WORK ORDER: Read the entries below and pull out each line with the string "دلار".

== DATA FOR PROCESSING

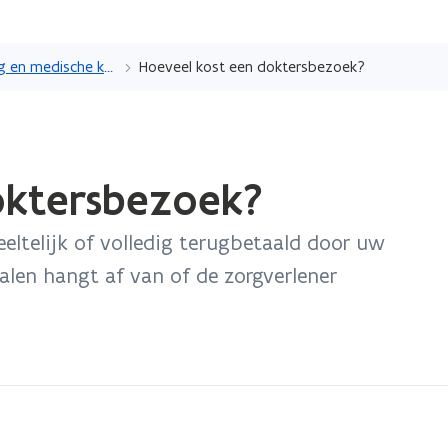
Overslaan
en
Ziekteverzekering en medische kosten
Hoeveel kost een doktersbezoek?
naar
de
inhoud
gaan
oktersbezoek?
telijk of volledig terugbetaald door uw
alen hangt af van of de zorgverlener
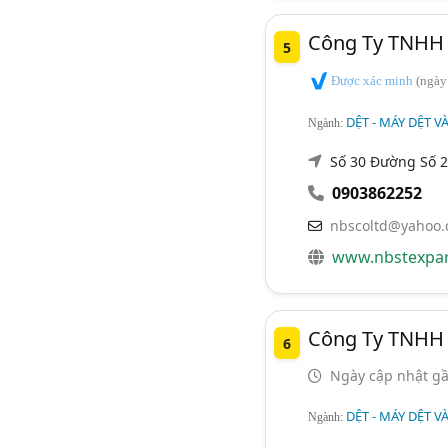
Công Ty TNHH 
5
Được xác minh
(ngày
DỆT - MÁY DỆT VÀ
Ngành:
Số 30 Đường Số 2
0903862252
nbscoltd@yahoo
www.nbstexpa
Công Ty TNHH
6
Ngày cập nhật gầ
DỆT - MÁY DỆT VÀ
Ngành:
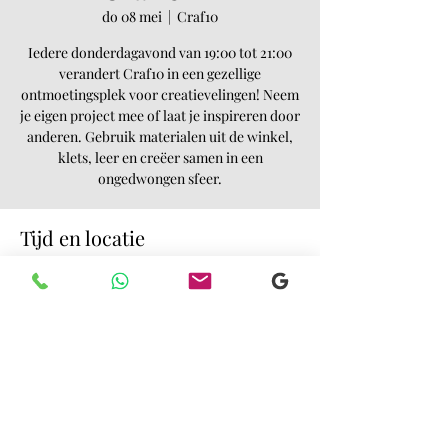
do 08 mei
  |  
Craf10
Iedere donderdagavond van 19:00 tot 21:00
verandert Craf10 in een gezellige
ontmoetingsplek voor creatievelingen! Neem
je eigen project mee of laat je inspireren door
anderen. Gebruik materialen uit de winkel,
klets, leer en creëer samen in een
ongedwongen sfeer.
Tijd en locatie
08 mei 2025, 19:00 – 21:00
Craf10, Buitenbulkweg 10, 4005 LA Tiel,
Nederland
Deel dit evenement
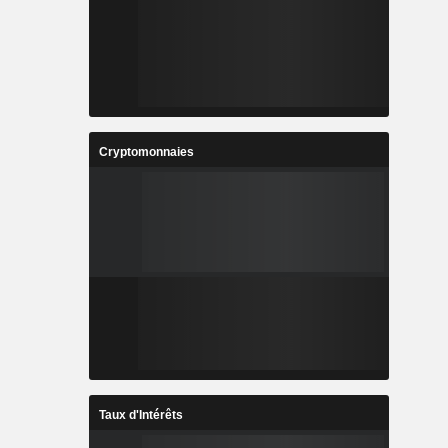
Cryptomonnaies
Taux d'Intérêts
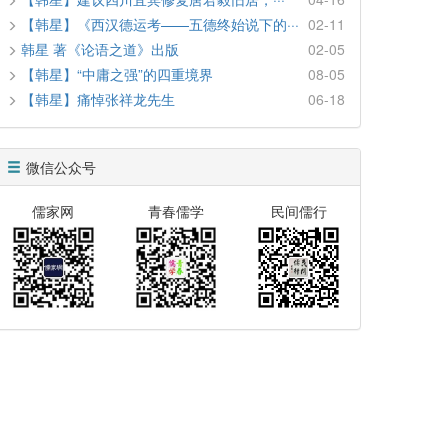
【韩星】《西汉德运考——五德终始说下的···
02-11
韩星 著《论语之道》出版
02-05
【韩星】“中庸之强”的四重境界
08-05
【韩星】痛悼张祥龙先生
06-18
微信公众号
儒家网
青春儒学
民间儒行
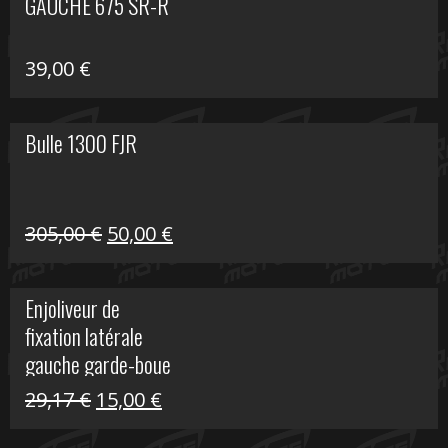
GAUCHE 675 SR-R
39,00
€
Bulle 1300 FJR
Le
Le
305,00
€
50,00
€
prix
prix
initial
actuel
Enjoliveur de
était :
est :
fixation latérale
305,00 €.
50,00 €.
gauche garde-boue
arrière Vulcan S
Le
Le
29,17
€
15,00
€
prix
prix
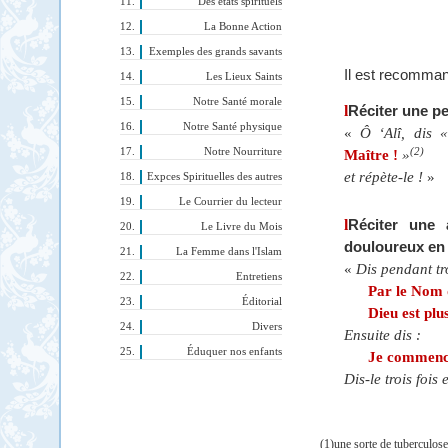
Des états spirituels
La Bonne Action
Exemples des grands savants
Il est recomman
Les Lieux Saints
Notre Santé morale
l
Réciter une pe
Notre Santé physique
«
Ô ‘Alî, dis «
(2)
Notre Nourriture
Maître !
»
et répète-le !
»
Expces Spirituelles des autres
Le Courrier du lecteur
l
Réciter une 
Le Livre du Mois
douloureux en l
La Femme dans l'Islam
«
Dis pendant tro
Entretiens
Par le Nom d
Éditorial
Dieu est plu
Divers
Ensuite dis :
Éduquer nos enfants
Je commence
Dis-le trois fois
(1)une sorte de tuberculose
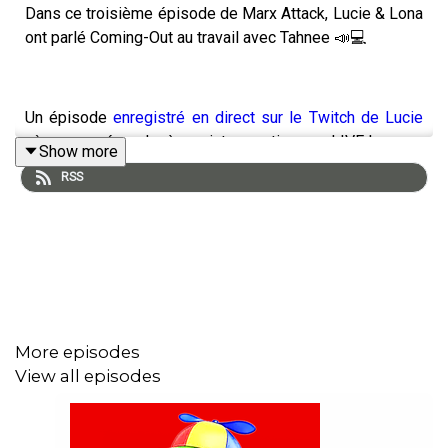
Dans ce troisième épisode de Marx Attack, Lucie & Lona
ont parlé Coming-Out au travail avec Tahnee 📣💻
Un épisode
enregistré en direct sur le Twitch de Lucie
où on a pu répondre à vos interrogations en LIVE !
Show more
RSS
Abonnez-vous et mettez 5 ⭐ sur iTunes !
More episodes
View all episodes
Suivez les réseaux sociaux de tout le monde :
Lucie Carbone
Lona Jackson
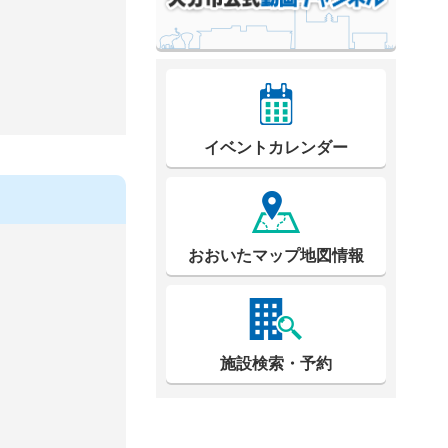
イベントカレンダー
おおいたマップ地図情報
施設検索・予約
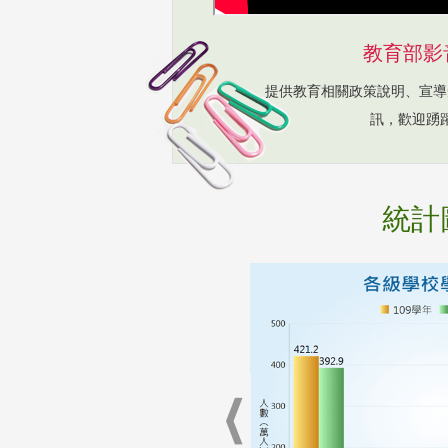
教育部影
提供教育相關政策說明、宣導
訊，歡迎踴
統計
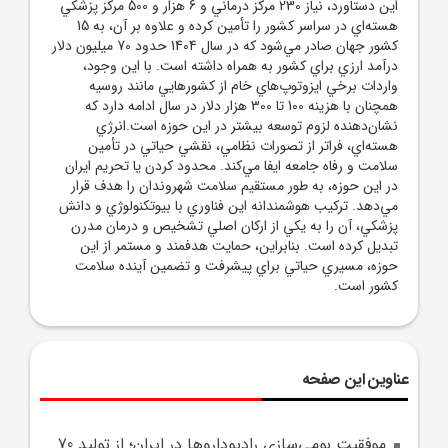
اين دستاورد، نياز 230 مرکز درماني و 6 هزار و 500 مرکز پزشکي
هسته‌اي در سراسر کشور را تأمين کرده و علاوه بر آن، به 15
کشور جهان صادر مي‌شود که در سال 1404 حدود 70 ميليون دلار
درآمد ارزي براي کشور به همراه داشته است. با اين وجود،
واردات برخي ايزوتوپ‌هاي خام از کشورهايي مانند روسيه
همچنان با هزينه 100 تا 300 هزار دلار در سال ادامه دارد که
نشان‌دهنده لزوم توسعه بيشتر در اين حوزه است.انرژي
هسته‌اي، فراتر از تصورات نظامي، نقشي حياتي در تأمين
سلامت و رفاه جامعه ايفا مي‌کند. محدود کردن يا تحريم ايران
در اين حوزه، به طور مستقيم سلامت شهروندان را هدف قرار
مي‌دهد. ترکيب هوشمندانه اين فناوري با بيوتکنولوژي و دانش
پزشکي، آن را به يکي از ارکان اصلي تشخيص و درمان مدرن
تبديل کرده است. بنابراين، حمايت هدفمند و مستمر از اين
حوزه، مسيري حياتي براي پيشرفت و تضمين آينده سلامت
کشور است.
عناوین این صفحه
موفقيت بومي‌سازي راديوداروها در ايران؛ از توليد 70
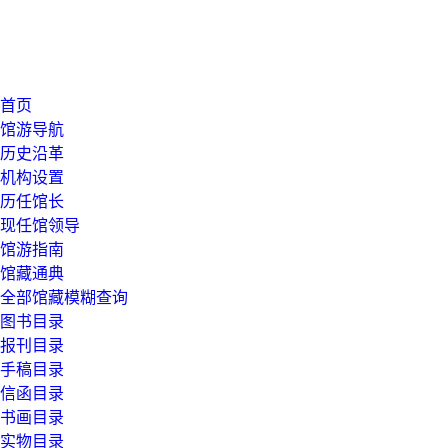
首页
馆游导航
历史沿革
机构设置
历任馆长
现任馆领导
馆游指南
馆藏通典
全部馆藏模糊查询
图书目录
报刊目录
手稿目录
信函目录
书画目录
实物目录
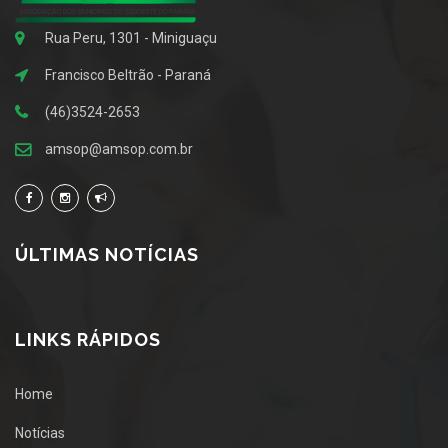
Rua Peru, 1301 - Miniguaçu
Francisco Beltrão - Paraná
(46)3524-2653
amsop@amsop.com.br
ÚLTIMAS NOTÍCIAS
LINKS RÁPIDOS
Home
Notícias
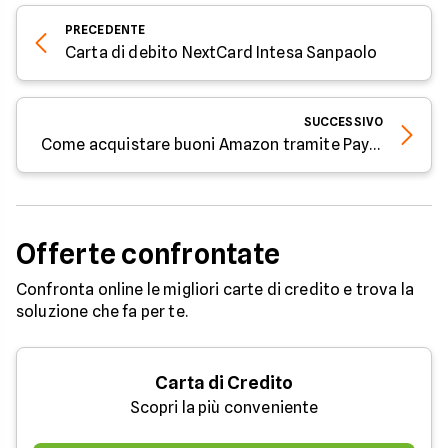
PRECEDENTE
Carta di debito NextCard Intesa Sanpaolo
SUCCESSIVO
Come acquistare buoni Amazon tramite Paysafecard
Offerte confrontate
Confronta online le migliori carte di credito e trova la
soluzione che fa per te.
Carta di Credito
Scopri la più conveniente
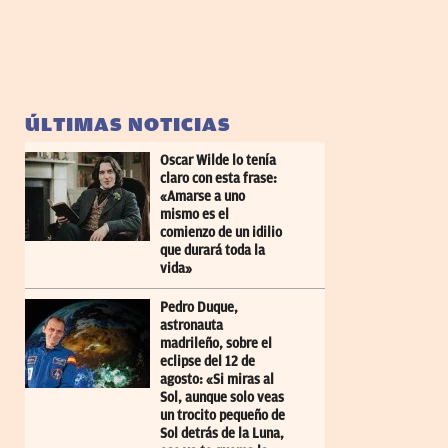
ÚLTIMAS NOTICIAS
Oscar Wilde lo tenía
claro con esta frase:
«Amarse a uno
mismo es el
comienzo de un idilio
que durará toda la
vida»
Pedro Duque,
astronauta
madrileño, sobre el
eclipse del 12 de
agosto: «Si miras al
Sol, aunque solo veas
un trocito pequeño de
Sol detrás de la Luna,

====

ANSWER BELOW:
کشور جهان صادر مي‌شود که در سال 1404 حدود 70 ميليون دلار
همچنان با هزينه 100 تا 300 هزار دلار در سال ادامه دارد که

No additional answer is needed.